En septembre 2022, l’Ukraine a envoyé six petits drones sous-marins contre des navires de guerre russes au large des côtes de la Crimée. Ces vaisseaux russes servaient à lancer des missiles de croisière contre des villes et des infrastructures vitales en Ukraine. Alors que les drones approchaient de leurs cibles, ils ont perdu leur trajectoire, laissant la flotte russe intacte. La cause de cet échec ne venait pas d’une défaillance des engins sous-marins mais du fait que les satellites qui leur permettaient de s’orienter étaient muets. A l’insu du commandement ukrainien, Elon Musk, propriétaire du bouquet de satellites Starlink, avait décidé que celui-ci ne couvrirait pas le territoire au-delà d’une certaine distance de la Crimée.

Cet incident met en évidence l’importance des capacités spatiales pour la guerre qui se déroule actuellement en Ukraine. Mais elle rappelle également les risques de monopolisation des infrastructures militaires spatiales par un particulier.
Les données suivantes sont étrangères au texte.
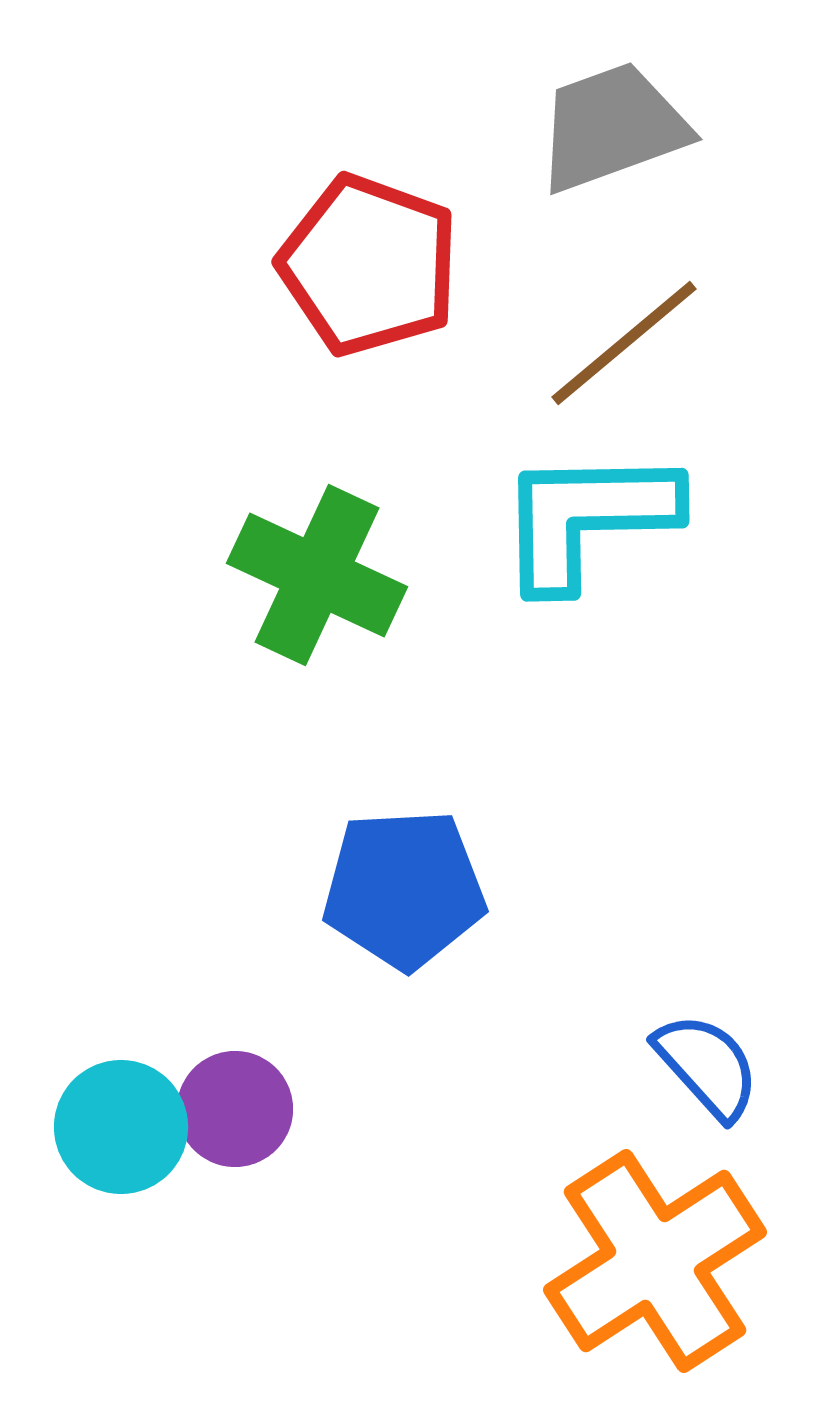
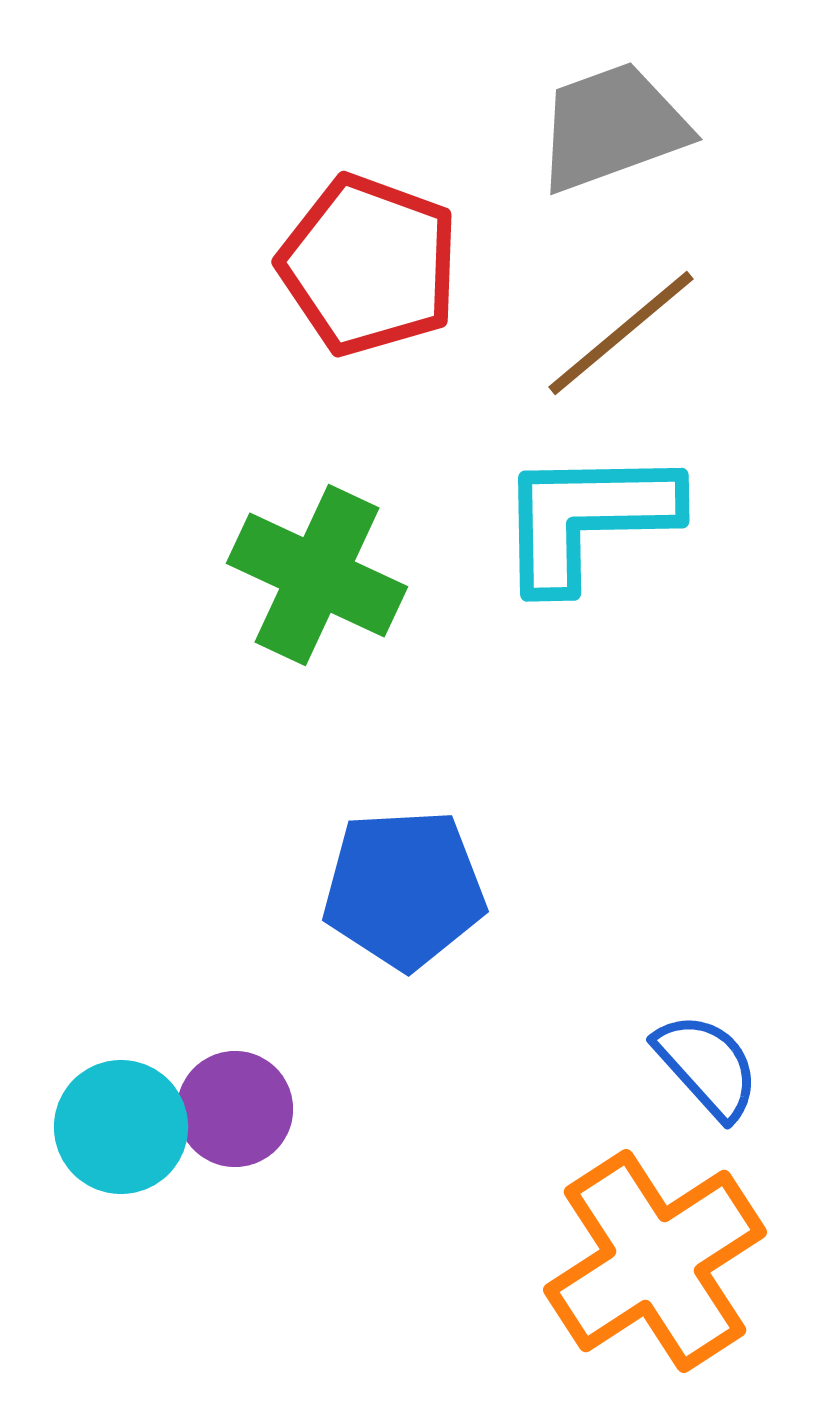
brown line: moved 3 px left, 10 px up
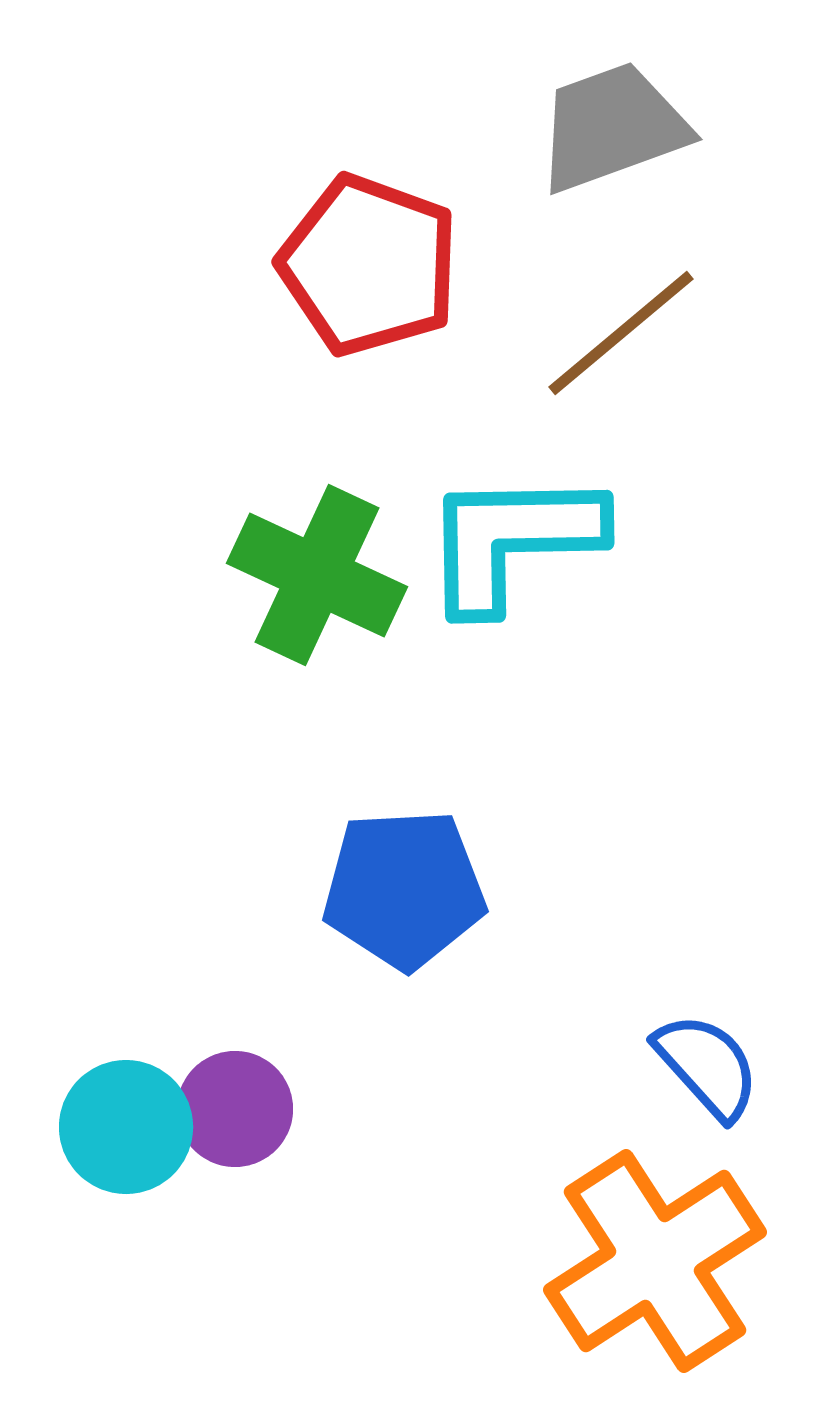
cyan L-shape: moved 75 px left, 22 px down
cyan circle: moved 5 px right
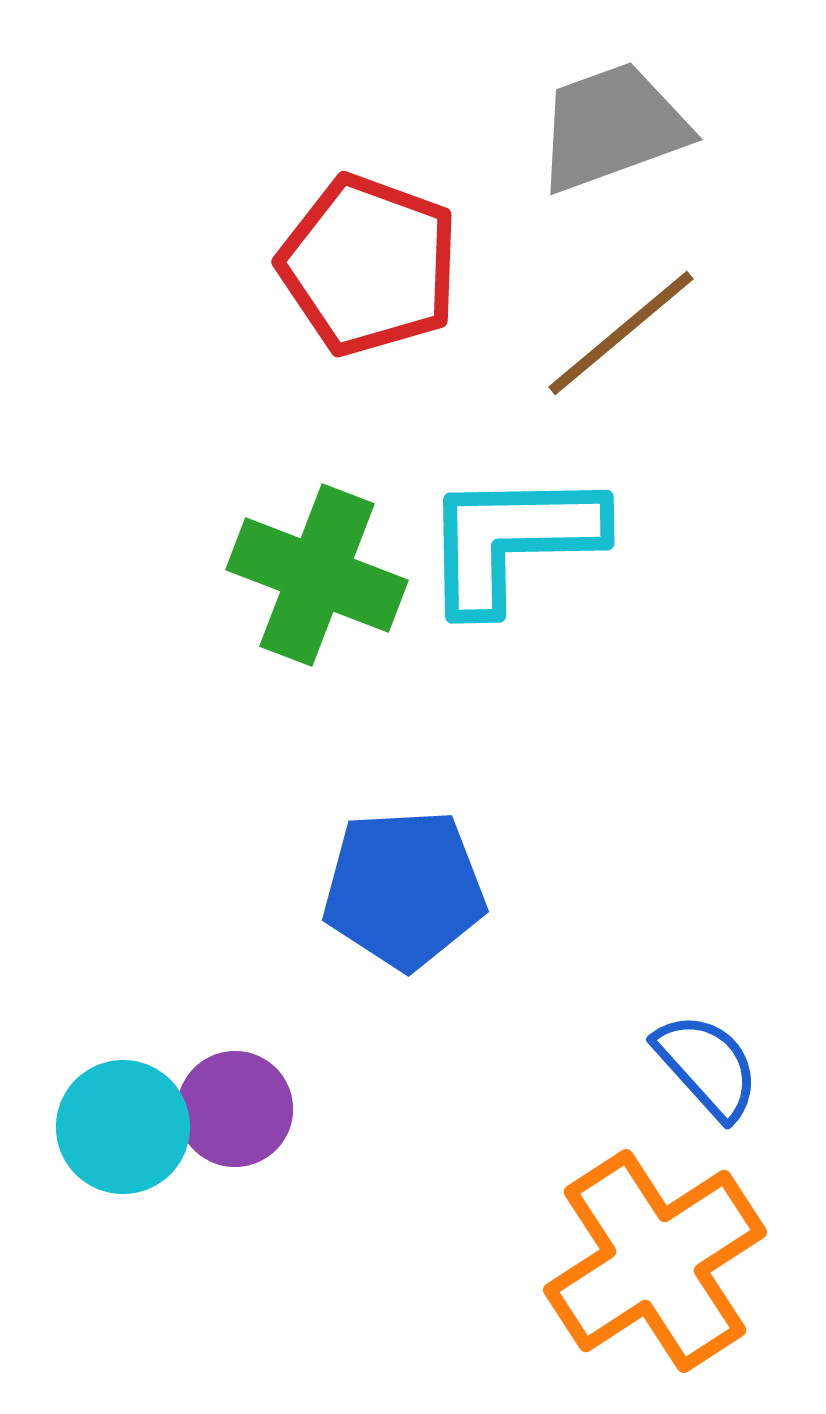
green cross: rotated 4 degrees counterclockwise
cyan circle: moved 3 px left
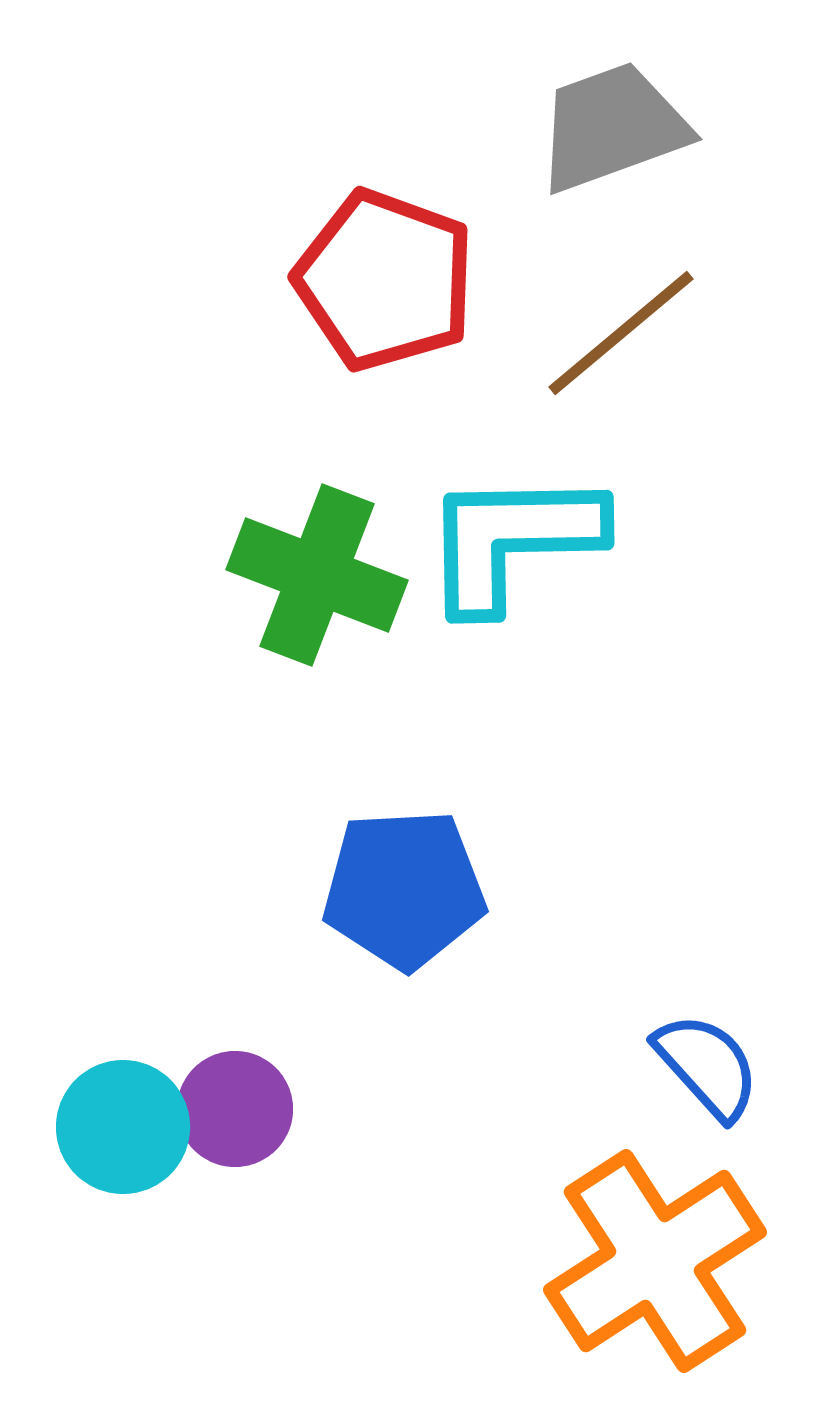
red pentagon: moved 16 px right, 15 px down
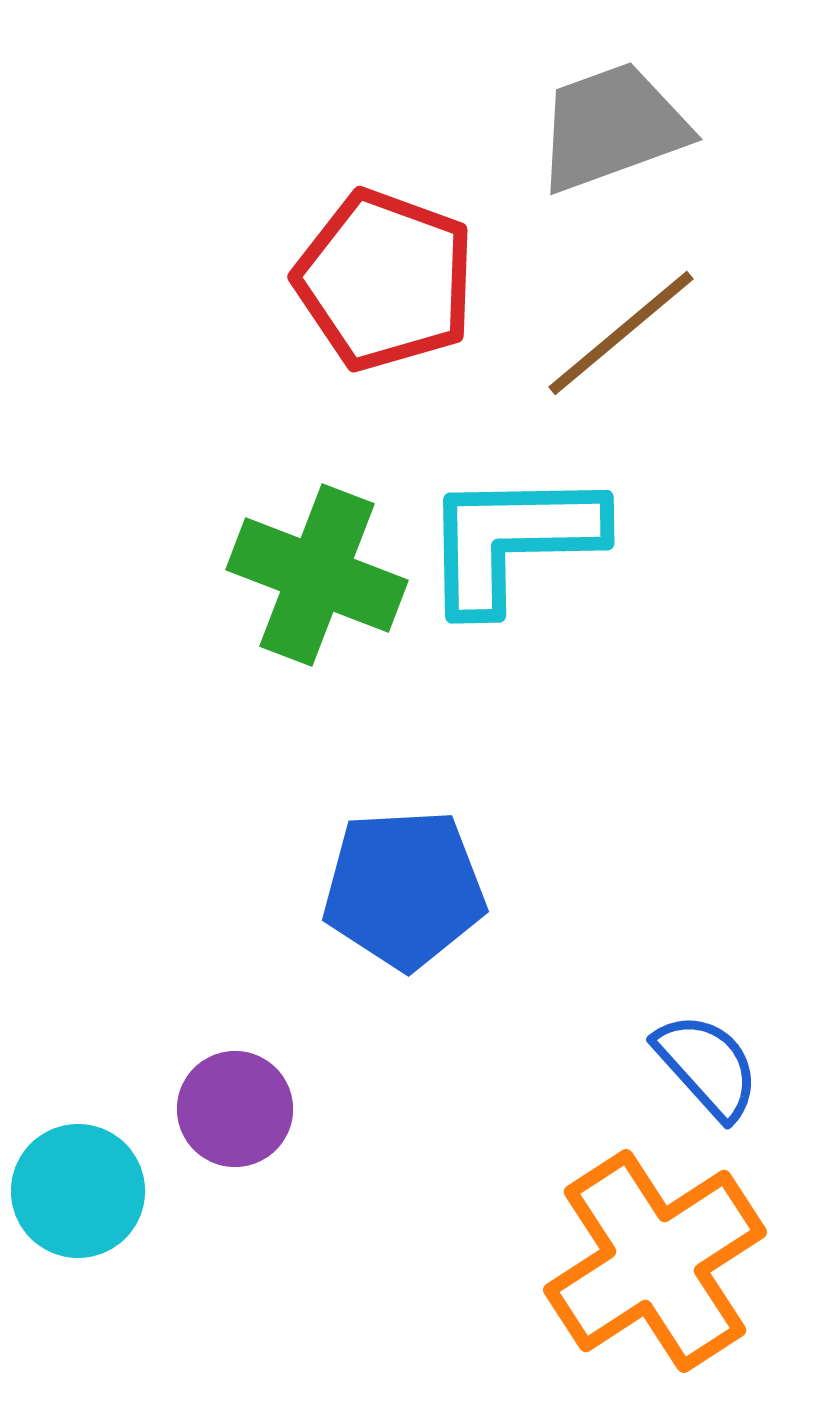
cyan circle: moved 45 px left, 64 px down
C’est d’autant plus préoccupant quand cet individu n’est autre qu’Elon Musk, qui a relayé la désinformation du Kremlin et proposé un plan de paix impliquant que l’Ukraine abandonne à la fois des pans de son territoire et qu’elle renonce à rejoindre l’OTAN.

La leçon à tirer de la guerre actuelle est limpide pour les responsables européens : notre sécurité dépend désormais de notre capacité à prendre position et à agir dans l’espace. L’espace est le prochain théâtre géopolitique majeur. Dans la dernière décennie, les États-Unis, la Chine, la Russie et l’Inde en ont déjà pris conscience et ont développé leurs investissements en conséquence. Si l’Europe ne suit pas le mouvement, elle risque bien de se trouver rapidement à la traîne.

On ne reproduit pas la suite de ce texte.